Diabetes (and heart disease) is the progression of metabolic syndrome. Metabolic syndrome is the collection of certain health conditions such as, high triglycerides, high blood sugar, insulin resistance, high blood pressure and low levels of high density lipoprotein (HDL) cholesterol. Metabolic syndrome is present in about 25-50% of the population in the US.

One of the aspects of metabolic syndrome is insulin resistance (this is where insulin becomes less effective at lowering blood sugar). The main driving force of insulin resistance are diets high in refined carbohydrates and high in fructose.

The current prevailing wisdom dictates that dietary fat is associated with body fat. However over the last 30-40 years with the advent of the "eat low fat campaign" we are now eating less fat and more carbohydrate. This has coincided with a massive rise in obesity and diabetes.

The scientific literature reveals that high fructose corn syrup is associated with the rise in type 2 diabetes, whereas protein and fat do not.

High fructose corn syrup is found in soft drinks, fruit juice, breakfast cereals and baked goods. The consumption of high fructose corn syrup has increased by 1000% since 1970. Corn syrup is now over 20% of the total daily carbohydrate intake, an increase of 2100% since 1909.

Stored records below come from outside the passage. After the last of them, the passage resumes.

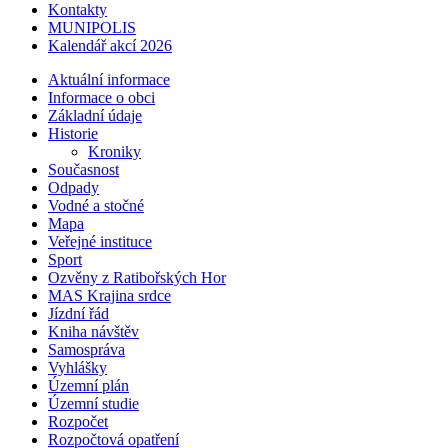
Kontakty
MUNIPOLIS
Kalendář akcí 2026
Aktuální informace
Informace o obci
Základní údaje
Historie
Kroniky
Současnost
Odpady
Vodné a stočné
Mapa
Veřejné instituce
Sport
Ozvěny z Ratibořských Hor
MAS Krajina srdce
Jízdní řád
Kniha návštěv
Samospráva
Vyhlášky
Územní plán
Územní studie
Rozpočet
Rozpočtová opatření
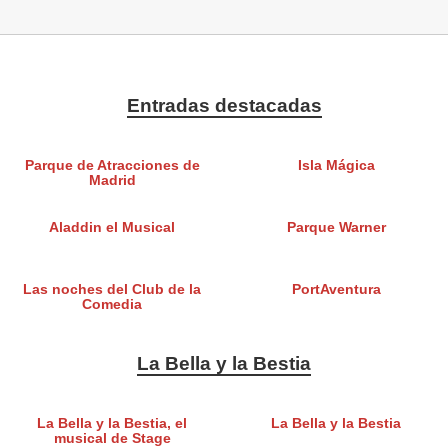
Entradas destacadas
Parque de Atracciones de
Isla Mágica
Madrid
Aladdin el Musical
Parque Warner
Las noches del Club de la
PortAventura
Comedia
La Bella y la Bestia
La Bella y la Bestia, el
La Bella y la Bestia
musical de Stage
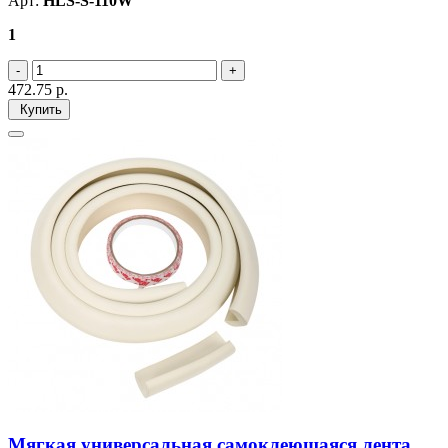
Арт:
HLS-S-110W
1
472.75
р.
Купить
Мягкая универсальная самоклеющаяся лента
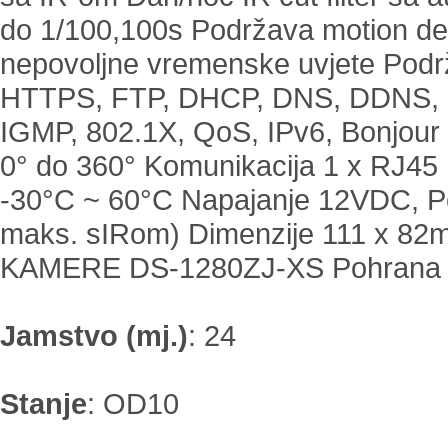
do 1/100,100s Podržava motion det
nepovoljne vremenske uvjete Podrž
HTTPS, FTP, DHCP, DNS, DDNS, 
IGMP, 802.1X, QoS, IPv6, Bonjour Pa
0° do 360° Komunikacija 1 x RJ4
-30°C ~ 60°C Napajanje 12VDC, Po
maks. sIRom) Dimenzije 111 x 8
KAMERE DS-1280ZJ-XS Pohrana
Jamstvo (mj.)
:
24
Stanje
:
OD10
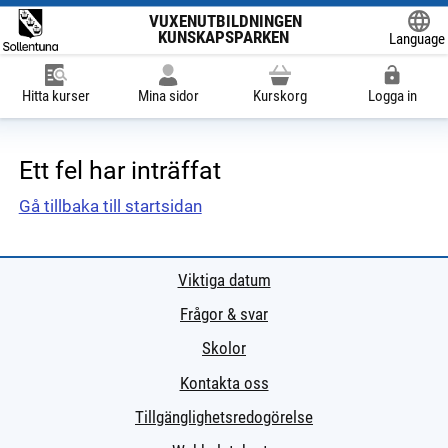
VUXENUTBILDNINGEN
KUNSKAPSPARKEN
Language
Powered
Hitta kurser
Mina sidor
Kurskorg
Logga in
Ett fel har inträffat
Gå tillbaka till startsidan
Viktiga datum
Frågor & svar
Skolor
Kontakta oss
Tillgänglighetsredogörelse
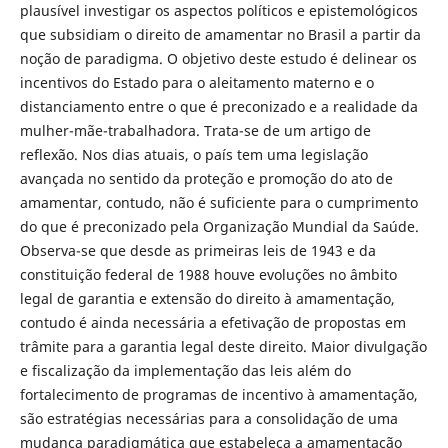
plausível investigar os aspectos políticos e epistemológicos
que subsidiam o direito de amamentar no Brasil a partir da
noção de paradigma. O objetivo deste estudo é delinear os
incentivos do Estado para o aleitamento materno e o
distanciamento entre o que é preconizado e a realidade da
mulher-mãe-trabalhadora. Trata-se de um artigo de
reflexão. Nos dias atuais, o país tem uma legislação
avançada no sentido da proteção e promoção do ato de
amamentar, contudo, não é suficiente para o cumprimento
do que é preconizado pela Organização Mundial da Saúde.
Observa-se que desde as primeiras leis de 1943 e da
constituição federal de 1988 houve evoluções no âmbito
legal de garantia e extensão do direito à amamentação,
contudo é ainda necessária a efetivação de propostas em
trâmite para a garantia legal deste direito. Maior divulgação
e fiscalização da implementação das leis além do
fortalecimento de programas de incentivo à amamentação,
são estratégias necessárias para a consolidação de uma
mudança paradigmática que estabeleça a amamentação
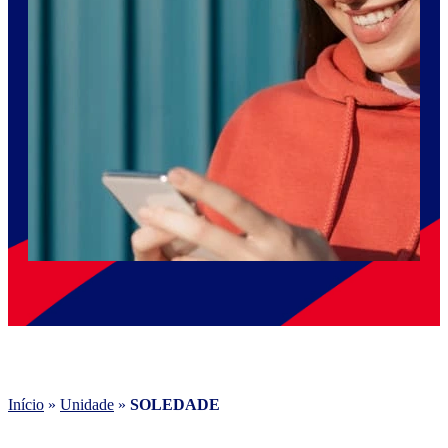
Início
»
Unidade
»
SOLEDADE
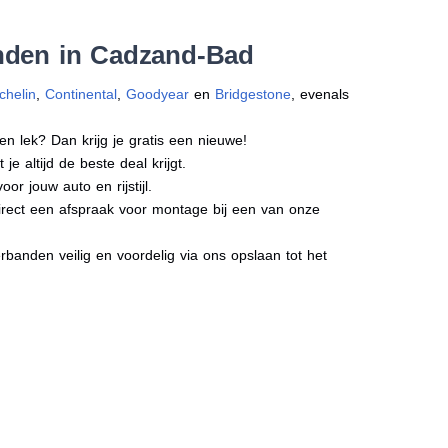
anden in Cadzand-Bad
chelin
,
Continental
,
Goodyear
en
Bridgestone
, evenals
en lek? Dan krijg je gratis een nieuwe!
e altijd de beste deal krijgt.
r jouw auto en rijstijl.
irect een afspraak voor montage bij een van onze
banden veilig en voordelig via ons opslaan tot het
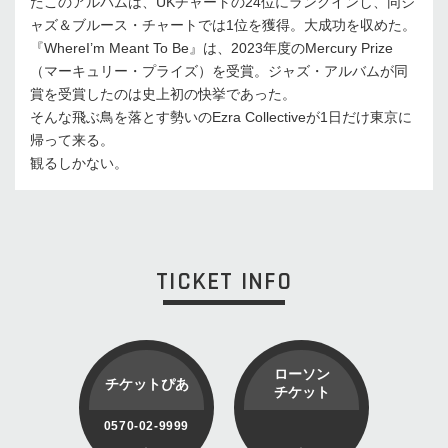
たこのアルバムは、UKチャートの24位にランクインし、同ジ
ャズ＆ブルース・チャートでは1位を獲得。大成功を収めた。
『WhereI’m Meant To Be』は、2023年度のMercury Prize
（マーキュリー・プライズ）を受賞。ジャズ・アルバムが同
賞を受賞したのは史上初の快挙であった。
そんな飛ぶ鳥を落とす勢いのEzra Collectiveが1日だけ東京に
帰って来る。
観るしかない。
TICKET INFO
ローソン
チケットぴあ
チケット
0570-02-9999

Fructose is converted into triglycerides by the liver, which contributed towards insulin resistance.

Fructose raises levels of homocysteine. High homocysteine levels are linked to increased rates of diabetes.

Fructose increases very low density lipoprotein (VLDL) cholesterol levels and apolipoprotein B levels which are associated with increased diabetes incidence.

This review reveals that emerging evidence from studies clearly suggests that the high dietary intake of fructose is one of the driving forces of the development of metabolic syndrome, which almost inevitably leads on to heart disease or diabetes.